Süddeutsche Zeitung

NSU-Prozess:Ex-Verfassungsschützer mit Erinnerungslücken

Ein früherer Beamter des Verfassungsschutzes ist am Tag eines mutmaßlichen NSU-Mordes am Tatort, kann sich daran aber nicht erinnern. Der Richter zweifelt an der Glaubwürdigkeit des Zeugen. Nebenkläger und die Familie des Opfers glauben ohnehin, dass der Mann mehr weiß, als er zugibt.

Aus dem Gericht berichtet Tanjev Schultz

Der Zeuge stottert herum. Im NSU-Prozess bringt Richter Manfred Götzl ihn immer wieder in Bedrängnis. Andreas T. kann nicht plausibel erklären, warum er sich so vertan hat. Der Beamte, der damals für den Verfassungsschutz arbeitete, war am Tatort, als im Jahr 2006 in Kassel der 21-jährige Halit Yozgat in einem Internetcafé ermordet wurde.

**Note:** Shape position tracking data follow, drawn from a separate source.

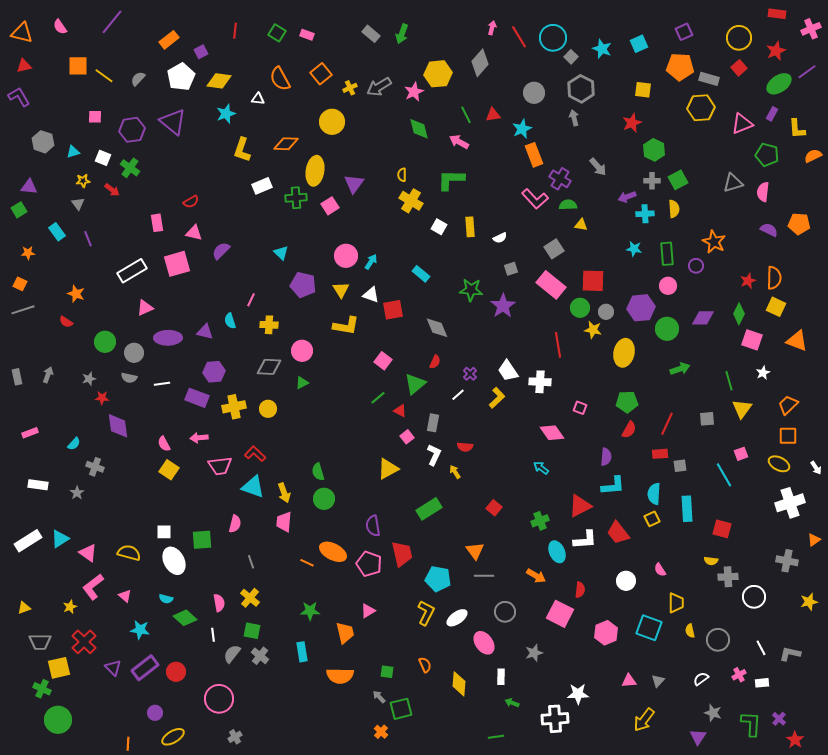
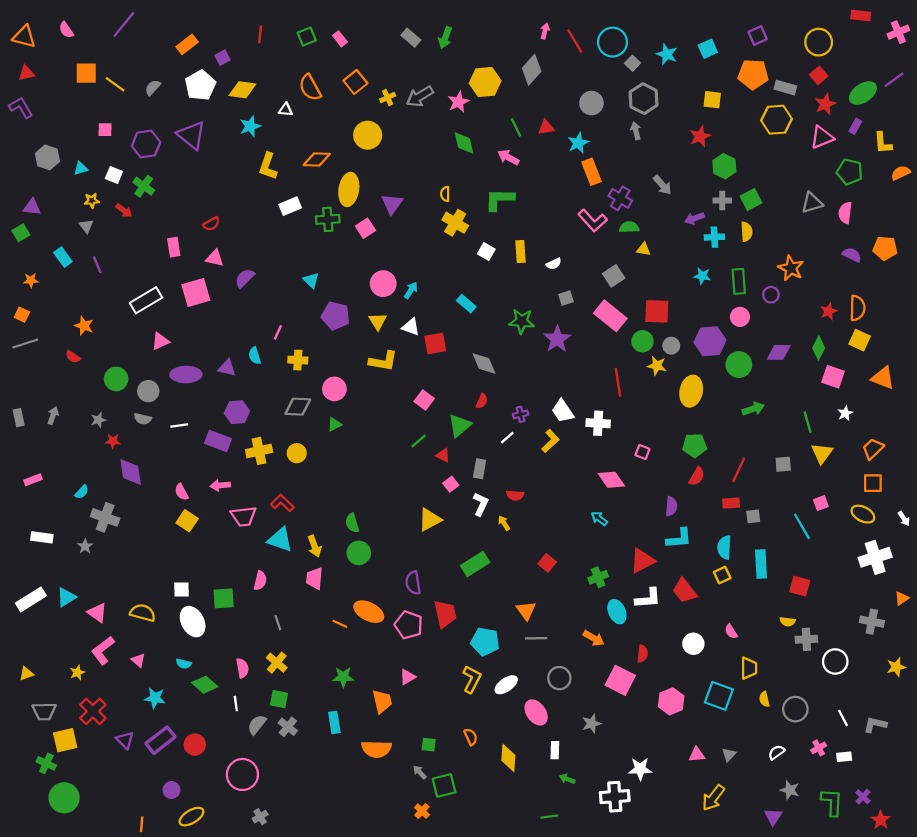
green square: (277, 33) -> (307, 37), turned 36
pink rectangle: (307, 35) -> (340, 39), turned 32
red star: (776, 51) -> (825, 104), moved
purple cross: (470, 374) -> (521, 414), turned 32
gray cross: (95, 467) -> (105, 517), size x1.4

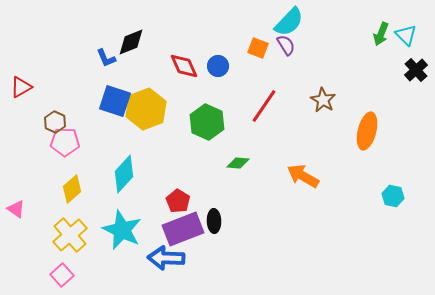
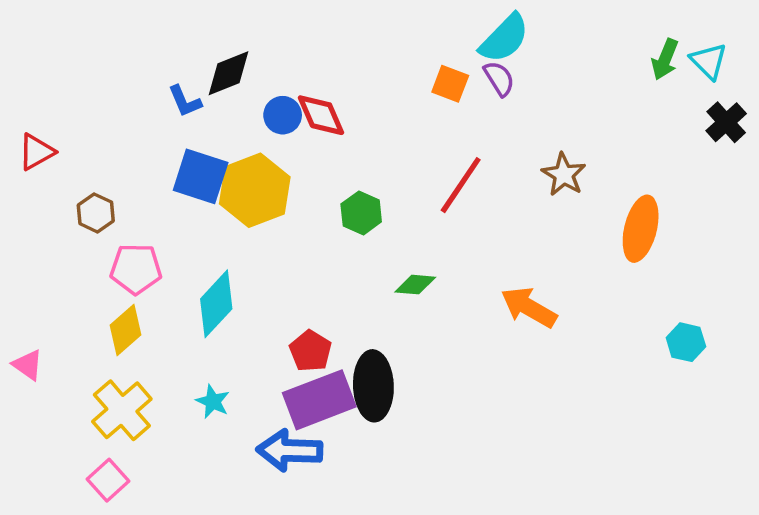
blue circle: (218, 66) -> (283, 115), moved
green hexagon: (207, 122) -> (361, 213), size x0.7
pink pentagon: (65, 142) -> (136, 269), moved
black ellipse: (214, 221) -> (373, 386), size x1.6
cyan star: (122, 230) -> (213, 402), size x0.5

Andreas T. besuchte dort ein Online-Flirtforum. Er beteuert immer wieder, von dem Mord, der dem NSU zugeschrieben wird, nichts mitbekommen zu haben. Er meldete sich auch nicht bei der Polizei als Zeuge. Angeblich dachte er zunächst, gar nicht zum Zeitpunkt der Tat, sondern einen Tag zuvor in dem Laden gewesen zu sein. Andreas T. hat von dem Verbrechen aber bereits drei Tage nach dem Mord in der Zeitung gelesen - und der Richter nimmt ihm einfach nicht ab, dass T. die Tage so durcheinander bringen konnte: "Es tut mir leid, ich kann das nicht nachvollziehen."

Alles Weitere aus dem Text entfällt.